Tackling stubborn economic crisis a priority for Tunisia after election

Despite the significant recovery of the tourism sector compared to last year, Tunisia’s GDP growth in the first half of 2019 was 1.1%, well below the 3.1% projections of the country’s budget.
Saturday 07/09/2019
Fragile stabilisation. A view of containers at a loading terminal in the port of Rades in Tunis.(Reuters)
Fragile stabilisation. A view of containers at a loading terminal in the port of Rades in Tunis.(Reuters)

TUNIS - Experts described promises made by Tunisia’s presidential hopefuls in the country’s elections as hollow and unfeasible even in the short term.

Perhaps the most sensitive issue facing the next president will be how to adjust the path of the country’s fragile economy, which remains in a dead end despite all earnest attempts.

Many Tunisians doubt that any of the 26 candidates in the September 15 presidential election can implement his or hers programme to save the country from its chronic economic crises.

Despite the significant recovery of the tourism sector compared to last year, Tunisia’s GDP growth in the first half of 2019 was 1.1%, well below the 3.1% projections of the country’s 2019 budget.

Official data for the second quarter of 2019 indicated a drop in the added value of manufacturing industries, which include the agricultural sector, building materials and textiles, of 0.8% compared to the same period in 2018. Non-industrial sectors, such as energy, mining and infrastructure, posted a decline of 2.5% compared to last year.

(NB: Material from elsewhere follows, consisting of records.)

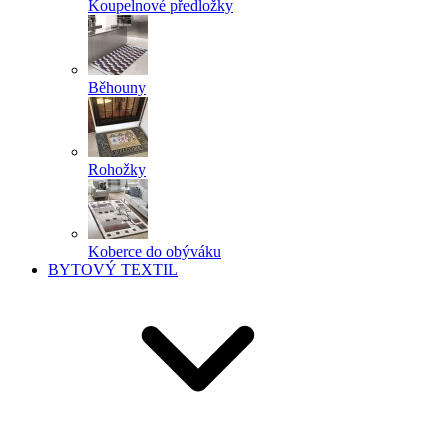
Koupelnové předložky
Běhouny
Rohožky
Koberce do obýváku
BYTOVÝ TEXTIL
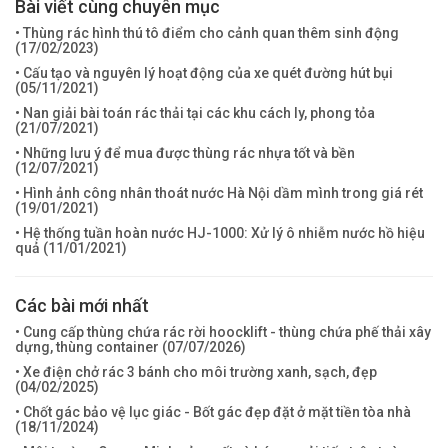
Bài viết cùng chuyên mục
• Thùng rác hình thú tô điểm cho cảnh quan thêm sinh động
(
17/02/2023
)
• Cấu tạo và nguyên lý hoạt động của xe quét đường hút bụi
(
05/11/2021
)
• Nan giải bài toán rác thải tại các khu cách ly, phong tỏa
(
21/07/2021
)
• Những lưu ý để mua được thùng rác nhựa tốt và bền
(
12/07/2021
)
• Hình ảnh công nhân thoát nước Hà Nội dầm mình trong giá rét
(
19/01/2021
)
• Hệ thống tuần hoàn nước HJ-1000: Xử lý ô nhiễm nước hồ hiệu
quả (
11/01/2021
)
Các bài mới nhất
• Cung cấp thùng chứa rác rời hoocklift - thùng chứa phế thải xây
dựng, thùng container (
07/07/2026
)
• Xe điện chở rác 3 bánh cho môi trường xanh, sạch, đẹp
(
04/02/2025
)
• Chốt gác bảo vệ lục giác - Bốt gác đẹp đặt ở mặt tiền tòa nhà
(
18/11/2024
)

The experts’ predictions did not really surprise Tunisians because they have felt their economic conditions have been deteriorating since the economic crisis hit the country nine years ago, leading to the overthrow of former President Zine el-Abidine Ben Ali.

Experts at a forum on “Monetary Policies, Budget and Financial Stability in Tunisia,” organised by the Tunisian Association of Graduates of Higher Institutions, agreed that Tunisia’s economic situation is not out of the crisis zone and are still stagnating.

Former Tunisian Finance Minister Hakim Ben Hammouda emphasised that the stability of some economic indicators, including the appreciation of the Tunisian dinar against major foreign currencies and improved budget deficit, remained fragile.

The dinar has had its value rise in the official and black markets, increasing 2.2% against the euro and about 3.4% against the US dollar. The Tunisian dinar is at 2.86 dinars against the US dollar.

The Tunisian official news agency quoted Ben Hammouda as saying that indicators do not correctly reflect the country’s economic situation, “especially in light of the worsening of the national debt, increasing public spending, the deterioration of the situation of government institutions and of the social funds and the decline of industrial indicators and of investments.”

The 2019 budget forecasts that the public debt at the end of the year would be around $29 billion, equivalent to 70.9% of Tunisia’s GDP. There is consensus within economic

circles that debt-related indexes are a source of great concern. They remain at very high levels, even though they dropped from the yearly rate of 76.7%.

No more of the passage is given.